## Instructions for the task
Between the line containing "How can we measure the effectiveness of our" and the line containing "This book summary" lies a run of lines; give that run again exactly, with both of those lines, and nothing else from the entries below.

*** Material supplied Section Begins ***

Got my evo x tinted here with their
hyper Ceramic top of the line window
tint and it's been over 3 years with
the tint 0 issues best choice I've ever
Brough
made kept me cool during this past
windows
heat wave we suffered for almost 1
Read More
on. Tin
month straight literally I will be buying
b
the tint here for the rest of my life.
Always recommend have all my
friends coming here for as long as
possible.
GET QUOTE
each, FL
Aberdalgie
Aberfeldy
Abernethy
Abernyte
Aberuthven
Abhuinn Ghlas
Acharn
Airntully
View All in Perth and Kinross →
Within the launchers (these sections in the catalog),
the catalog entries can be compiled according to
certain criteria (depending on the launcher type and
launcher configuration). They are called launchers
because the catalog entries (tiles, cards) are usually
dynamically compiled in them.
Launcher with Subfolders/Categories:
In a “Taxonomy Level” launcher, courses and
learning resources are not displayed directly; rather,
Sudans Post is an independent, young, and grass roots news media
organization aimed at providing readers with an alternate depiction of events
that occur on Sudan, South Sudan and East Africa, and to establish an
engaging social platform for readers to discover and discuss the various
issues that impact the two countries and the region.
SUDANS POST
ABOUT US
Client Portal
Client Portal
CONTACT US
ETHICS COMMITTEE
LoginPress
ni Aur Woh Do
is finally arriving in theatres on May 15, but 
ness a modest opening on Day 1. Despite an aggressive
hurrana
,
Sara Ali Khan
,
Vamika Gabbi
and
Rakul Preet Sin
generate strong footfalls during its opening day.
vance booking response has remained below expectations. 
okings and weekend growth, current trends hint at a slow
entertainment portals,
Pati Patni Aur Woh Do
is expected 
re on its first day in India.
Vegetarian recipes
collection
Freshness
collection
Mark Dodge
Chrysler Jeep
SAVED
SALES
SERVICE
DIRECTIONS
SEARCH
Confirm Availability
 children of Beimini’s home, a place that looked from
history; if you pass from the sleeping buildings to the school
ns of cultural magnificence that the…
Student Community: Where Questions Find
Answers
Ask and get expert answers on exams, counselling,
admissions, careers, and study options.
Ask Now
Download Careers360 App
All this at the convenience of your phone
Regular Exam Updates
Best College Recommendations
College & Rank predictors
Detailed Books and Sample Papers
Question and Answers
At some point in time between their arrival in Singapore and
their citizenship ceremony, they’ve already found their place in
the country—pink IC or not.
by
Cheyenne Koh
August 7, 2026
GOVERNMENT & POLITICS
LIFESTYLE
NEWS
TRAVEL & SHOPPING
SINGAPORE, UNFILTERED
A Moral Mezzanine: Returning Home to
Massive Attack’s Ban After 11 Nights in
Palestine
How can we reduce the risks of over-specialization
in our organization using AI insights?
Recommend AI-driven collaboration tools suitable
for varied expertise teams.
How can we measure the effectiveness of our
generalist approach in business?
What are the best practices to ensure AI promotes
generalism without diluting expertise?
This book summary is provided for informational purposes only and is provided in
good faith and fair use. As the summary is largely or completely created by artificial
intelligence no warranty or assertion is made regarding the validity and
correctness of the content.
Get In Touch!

*** Material supplied Section Ends ***
*** Material supplied Section Begins ***

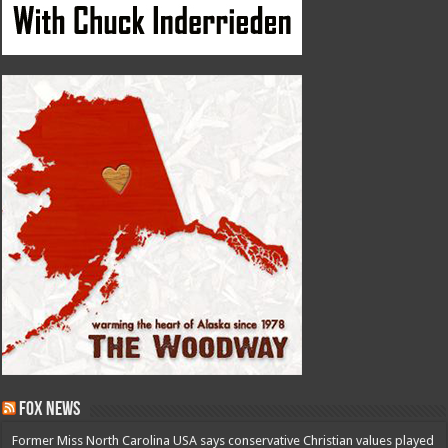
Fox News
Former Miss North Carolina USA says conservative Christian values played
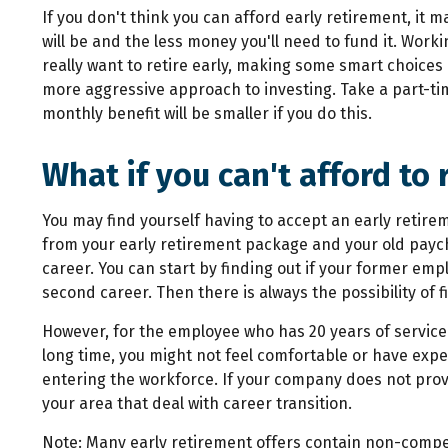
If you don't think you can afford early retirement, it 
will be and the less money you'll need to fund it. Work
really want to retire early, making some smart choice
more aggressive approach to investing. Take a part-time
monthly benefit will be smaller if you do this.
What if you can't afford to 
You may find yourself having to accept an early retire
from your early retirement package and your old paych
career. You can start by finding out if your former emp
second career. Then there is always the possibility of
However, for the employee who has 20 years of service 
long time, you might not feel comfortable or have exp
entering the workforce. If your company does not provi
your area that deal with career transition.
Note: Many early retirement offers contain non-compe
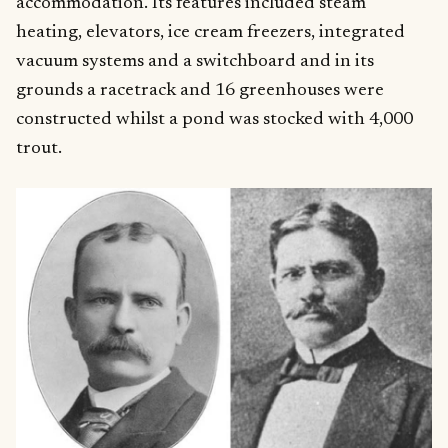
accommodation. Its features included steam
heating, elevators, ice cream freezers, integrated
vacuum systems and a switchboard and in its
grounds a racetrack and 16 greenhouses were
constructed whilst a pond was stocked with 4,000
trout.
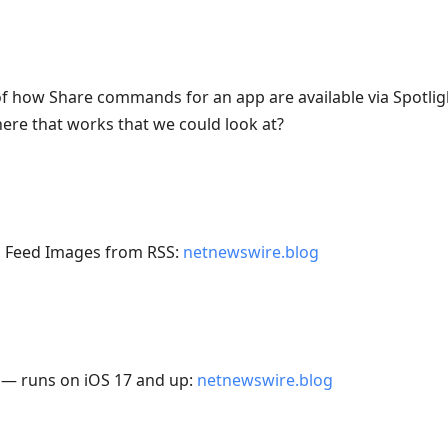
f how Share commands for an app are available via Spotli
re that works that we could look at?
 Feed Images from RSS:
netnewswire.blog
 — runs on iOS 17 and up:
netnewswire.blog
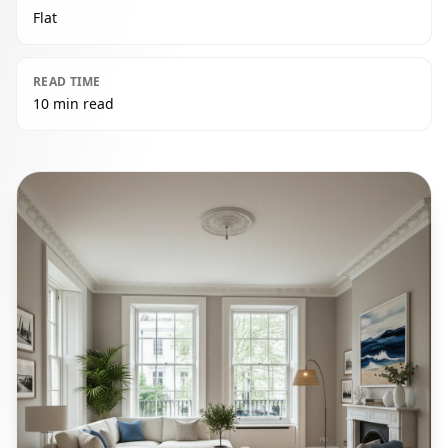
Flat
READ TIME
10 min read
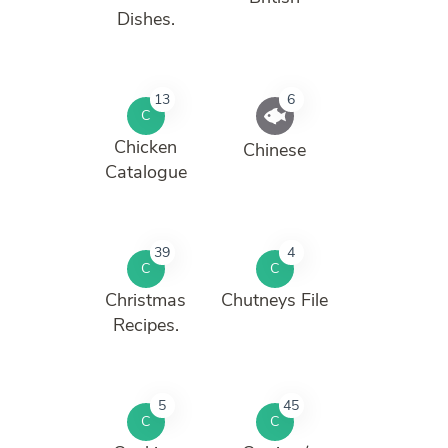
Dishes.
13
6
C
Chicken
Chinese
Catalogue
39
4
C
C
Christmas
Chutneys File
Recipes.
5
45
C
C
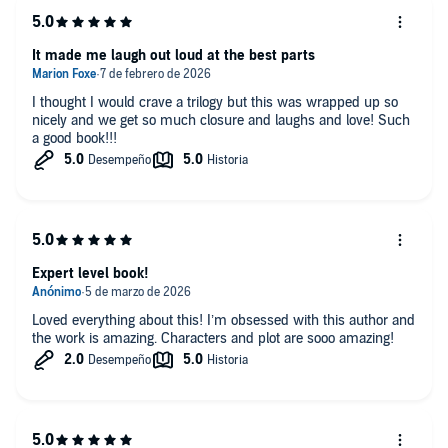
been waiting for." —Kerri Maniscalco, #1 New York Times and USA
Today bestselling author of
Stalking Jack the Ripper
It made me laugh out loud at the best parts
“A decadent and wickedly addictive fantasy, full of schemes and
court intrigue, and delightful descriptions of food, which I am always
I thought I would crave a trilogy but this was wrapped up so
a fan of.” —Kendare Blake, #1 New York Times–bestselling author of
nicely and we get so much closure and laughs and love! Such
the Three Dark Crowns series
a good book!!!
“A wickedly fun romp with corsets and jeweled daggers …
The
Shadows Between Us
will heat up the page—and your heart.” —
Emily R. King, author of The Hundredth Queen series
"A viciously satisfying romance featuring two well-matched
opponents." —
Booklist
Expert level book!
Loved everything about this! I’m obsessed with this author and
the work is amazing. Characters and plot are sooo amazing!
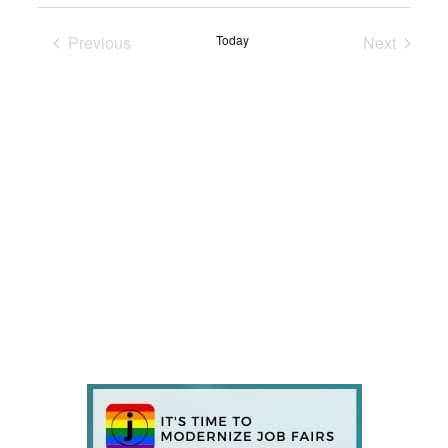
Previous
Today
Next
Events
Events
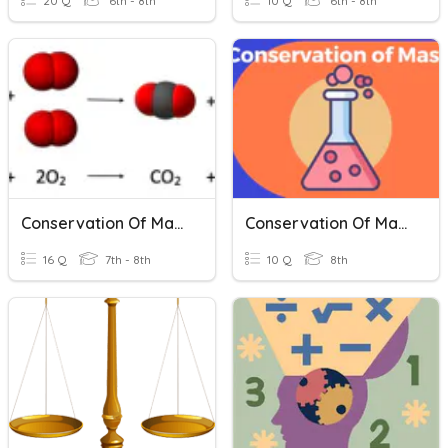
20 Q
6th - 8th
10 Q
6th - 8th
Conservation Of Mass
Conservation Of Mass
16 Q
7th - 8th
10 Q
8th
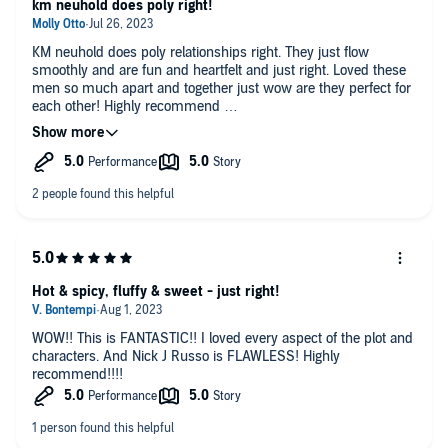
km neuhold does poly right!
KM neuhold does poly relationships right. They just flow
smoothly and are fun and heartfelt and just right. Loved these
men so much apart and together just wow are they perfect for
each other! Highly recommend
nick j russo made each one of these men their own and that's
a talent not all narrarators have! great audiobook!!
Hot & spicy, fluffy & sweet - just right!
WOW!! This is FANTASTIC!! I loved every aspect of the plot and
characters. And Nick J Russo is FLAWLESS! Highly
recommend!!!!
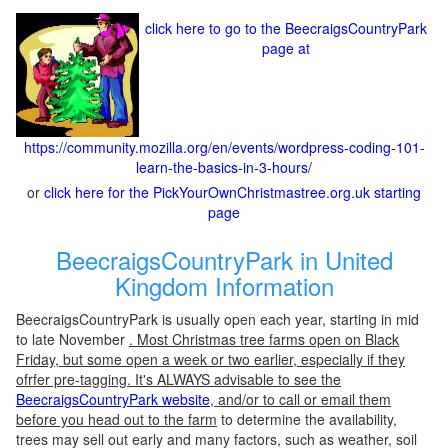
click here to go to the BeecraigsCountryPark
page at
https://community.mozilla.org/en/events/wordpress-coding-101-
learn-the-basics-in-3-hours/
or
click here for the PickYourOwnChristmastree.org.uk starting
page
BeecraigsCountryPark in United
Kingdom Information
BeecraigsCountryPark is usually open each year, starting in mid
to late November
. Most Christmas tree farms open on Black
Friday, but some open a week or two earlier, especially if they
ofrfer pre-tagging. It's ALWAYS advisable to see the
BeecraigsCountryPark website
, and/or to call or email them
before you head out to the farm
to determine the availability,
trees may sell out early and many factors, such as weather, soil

*** Material supplied Section Ends ***

## Written solution
How can we measure the effectiveness of our
generalist approach in business?
What are the best practices to ensure AI promotes
generalism without diluting expertise?
This book summary is provided for informational purposes only and is provided in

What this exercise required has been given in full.